(Collection entries)

↓

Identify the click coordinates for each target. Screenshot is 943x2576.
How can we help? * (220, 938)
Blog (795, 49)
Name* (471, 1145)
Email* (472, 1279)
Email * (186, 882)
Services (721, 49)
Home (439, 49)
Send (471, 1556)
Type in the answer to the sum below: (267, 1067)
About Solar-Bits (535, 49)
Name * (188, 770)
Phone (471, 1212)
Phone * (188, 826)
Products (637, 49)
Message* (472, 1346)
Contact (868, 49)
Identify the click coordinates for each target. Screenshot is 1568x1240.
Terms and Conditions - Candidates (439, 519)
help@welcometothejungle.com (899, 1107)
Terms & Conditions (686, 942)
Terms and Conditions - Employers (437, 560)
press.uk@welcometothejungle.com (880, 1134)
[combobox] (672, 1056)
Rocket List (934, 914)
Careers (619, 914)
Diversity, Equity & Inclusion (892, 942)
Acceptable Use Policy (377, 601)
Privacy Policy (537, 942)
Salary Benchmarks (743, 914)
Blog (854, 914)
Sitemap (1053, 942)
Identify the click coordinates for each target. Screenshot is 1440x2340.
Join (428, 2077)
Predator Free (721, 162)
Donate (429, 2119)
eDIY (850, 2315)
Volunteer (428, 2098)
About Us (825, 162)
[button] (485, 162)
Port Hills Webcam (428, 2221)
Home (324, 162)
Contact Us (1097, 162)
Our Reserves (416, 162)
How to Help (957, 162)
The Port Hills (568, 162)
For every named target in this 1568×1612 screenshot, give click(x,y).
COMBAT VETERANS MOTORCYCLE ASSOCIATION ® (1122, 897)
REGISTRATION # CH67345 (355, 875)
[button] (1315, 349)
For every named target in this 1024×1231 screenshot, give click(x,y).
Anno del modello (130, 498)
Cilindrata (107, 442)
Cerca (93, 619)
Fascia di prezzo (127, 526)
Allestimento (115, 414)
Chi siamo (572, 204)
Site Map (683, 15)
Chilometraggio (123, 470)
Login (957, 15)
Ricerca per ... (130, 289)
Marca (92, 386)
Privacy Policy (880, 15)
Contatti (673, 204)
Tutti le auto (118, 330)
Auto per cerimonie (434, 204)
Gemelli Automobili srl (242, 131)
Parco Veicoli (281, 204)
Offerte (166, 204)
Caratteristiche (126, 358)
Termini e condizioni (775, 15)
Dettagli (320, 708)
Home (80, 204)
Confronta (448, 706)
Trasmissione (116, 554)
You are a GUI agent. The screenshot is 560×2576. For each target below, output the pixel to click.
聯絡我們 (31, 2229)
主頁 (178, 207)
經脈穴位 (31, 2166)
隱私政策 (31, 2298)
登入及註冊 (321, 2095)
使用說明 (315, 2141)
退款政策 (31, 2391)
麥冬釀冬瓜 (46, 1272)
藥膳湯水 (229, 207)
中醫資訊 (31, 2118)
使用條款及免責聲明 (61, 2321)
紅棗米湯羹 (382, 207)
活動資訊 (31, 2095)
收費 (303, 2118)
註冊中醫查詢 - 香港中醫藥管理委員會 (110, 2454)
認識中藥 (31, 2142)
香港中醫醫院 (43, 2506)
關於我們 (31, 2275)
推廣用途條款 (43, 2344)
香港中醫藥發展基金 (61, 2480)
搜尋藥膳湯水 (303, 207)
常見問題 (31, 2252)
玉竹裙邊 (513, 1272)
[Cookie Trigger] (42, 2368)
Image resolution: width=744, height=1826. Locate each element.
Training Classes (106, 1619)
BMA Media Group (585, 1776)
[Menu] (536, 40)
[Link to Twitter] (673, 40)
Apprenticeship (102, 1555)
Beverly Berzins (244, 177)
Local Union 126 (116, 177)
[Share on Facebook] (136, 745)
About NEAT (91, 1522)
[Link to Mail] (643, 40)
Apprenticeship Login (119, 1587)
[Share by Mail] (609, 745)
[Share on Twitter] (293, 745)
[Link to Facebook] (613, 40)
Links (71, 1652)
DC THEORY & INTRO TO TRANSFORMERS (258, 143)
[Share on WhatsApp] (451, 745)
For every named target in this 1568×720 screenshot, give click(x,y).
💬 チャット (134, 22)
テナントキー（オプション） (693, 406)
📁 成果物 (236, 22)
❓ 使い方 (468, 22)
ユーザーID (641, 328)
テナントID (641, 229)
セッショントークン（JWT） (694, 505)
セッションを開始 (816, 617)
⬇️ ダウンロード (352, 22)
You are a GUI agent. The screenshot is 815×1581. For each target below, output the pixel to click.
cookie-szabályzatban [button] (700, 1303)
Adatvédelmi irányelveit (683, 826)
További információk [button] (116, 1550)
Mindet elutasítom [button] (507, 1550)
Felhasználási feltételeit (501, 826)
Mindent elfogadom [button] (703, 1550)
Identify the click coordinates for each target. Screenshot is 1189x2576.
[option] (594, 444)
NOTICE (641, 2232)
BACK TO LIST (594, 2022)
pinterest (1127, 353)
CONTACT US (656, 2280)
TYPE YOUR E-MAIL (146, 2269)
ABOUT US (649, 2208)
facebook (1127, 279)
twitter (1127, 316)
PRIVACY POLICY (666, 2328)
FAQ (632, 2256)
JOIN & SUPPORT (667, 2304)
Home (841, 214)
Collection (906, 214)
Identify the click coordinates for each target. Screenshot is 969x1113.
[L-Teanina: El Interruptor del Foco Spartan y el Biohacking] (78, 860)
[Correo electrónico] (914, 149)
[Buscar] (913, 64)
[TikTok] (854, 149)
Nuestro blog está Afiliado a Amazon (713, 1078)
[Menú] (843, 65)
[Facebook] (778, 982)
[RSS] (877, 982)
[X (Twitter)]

↑

What the task asks: Your task is to transcribe exactly the lines from the one with "[Correo electrónico] (914, 149)" through the end of the data, both included, and nothing besides.

Output for this exercise:
[Correo electrónico] (914, 149)
[Buscar] (913, 64)
[TikTok] (854, 149)
Nuestro blog está Afiliado a Amazon (713, 1078)
[Menú] (843, 65)
[Facebook] (778, 982)
[RSS] (877, 982)
[X (Twitter)]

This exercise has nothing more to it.